+++ PROVIDED RECORDS +++
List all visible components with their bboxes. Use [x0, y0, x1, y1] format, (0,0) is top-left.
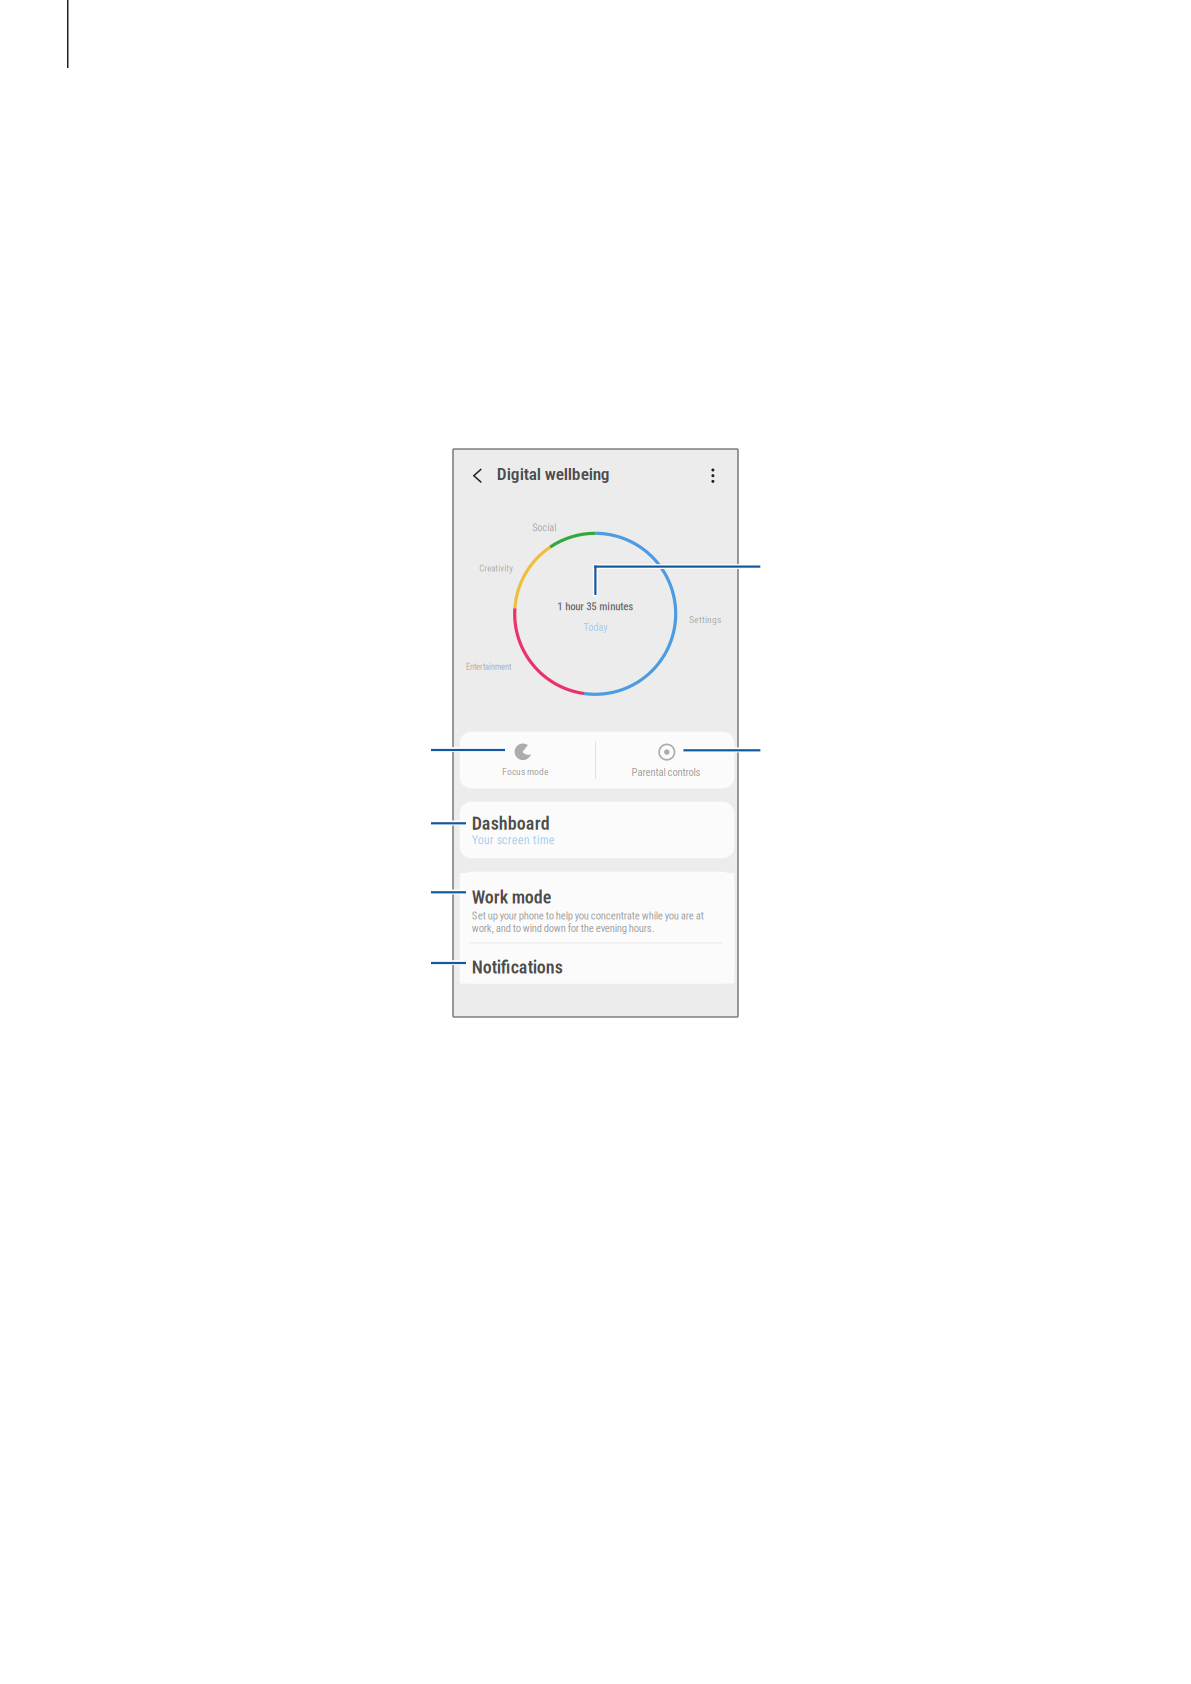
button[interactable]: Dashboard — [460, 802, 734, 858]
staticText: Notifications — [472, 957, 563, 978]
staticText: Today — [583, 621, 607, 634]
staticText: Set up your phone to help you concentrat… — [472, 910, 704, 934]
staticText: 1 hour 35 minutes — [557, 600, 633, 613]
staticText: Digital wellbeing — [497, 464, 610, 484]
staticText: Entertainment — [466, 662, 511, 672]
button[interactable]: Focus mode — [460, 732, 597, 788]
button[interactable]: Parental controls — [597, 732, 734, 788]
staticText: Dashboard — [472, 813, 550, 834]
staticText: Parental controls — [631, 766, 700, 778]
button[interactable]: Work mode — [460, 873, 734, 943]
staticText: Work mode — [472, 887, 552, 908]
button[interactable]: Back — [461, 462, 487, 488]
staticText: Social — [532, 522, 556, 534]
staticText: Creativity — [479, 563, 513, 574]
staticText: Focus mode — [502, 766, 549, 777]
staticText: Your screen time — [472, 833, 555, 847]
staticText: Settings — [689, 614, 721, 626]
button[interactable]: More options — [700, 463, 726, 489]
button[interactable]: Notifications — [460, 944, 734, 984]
+++
Would you repeat the entries exactly, but with no pictures?

List all visible components with their bboxes. Use [x0, y0, x1, y1] format, (0,0) is top-left.
button[interactable]: Dashboard — [460, 802, 734, 858]
staticText: Notifications — [472, 957, 563, 978]
staticText: Today — [583, 621, 607, 634]
staticText: Set up your phone to help you concentrat… — [472, 910, 704, 934]
staticText: 1 hour 35 minutes — [557, 600, 633, 613]
staticText: Digital wellbeing — [497, 464, 610, 484]
staticText: Entertainment — [466, 662, 511, 672]
button[interactable]: Focus mode — [460, 732, 597, 788]
button[interactable]: Parental controls — [597, 732, 734, 788]
staticText: Dashboard — [472, 813, 550, 834]
staticText: Parental controls — [631, 766, 700, 778]
button[interactable]: Work mode — [460, 873, 734, 943]
staticText: Work mode — [472, 887, 552, 908]
button[interactable]: Back — [461, 462, 487, 488]
staticText: Social — [532, 522, 556, 534]
staticText: Creativity — [479, 563, 513, 574]
staticText: Focus mode — [502, 766, 549, 777]
staticText: Your screen time — [472, 833, 555, 847]
staticText: Settings — [689, 614, 721, 626]
button[interactable]: More options — [700, 463, 726, 489]
button[interactable]: Notifications — [460, 944, 734, 984]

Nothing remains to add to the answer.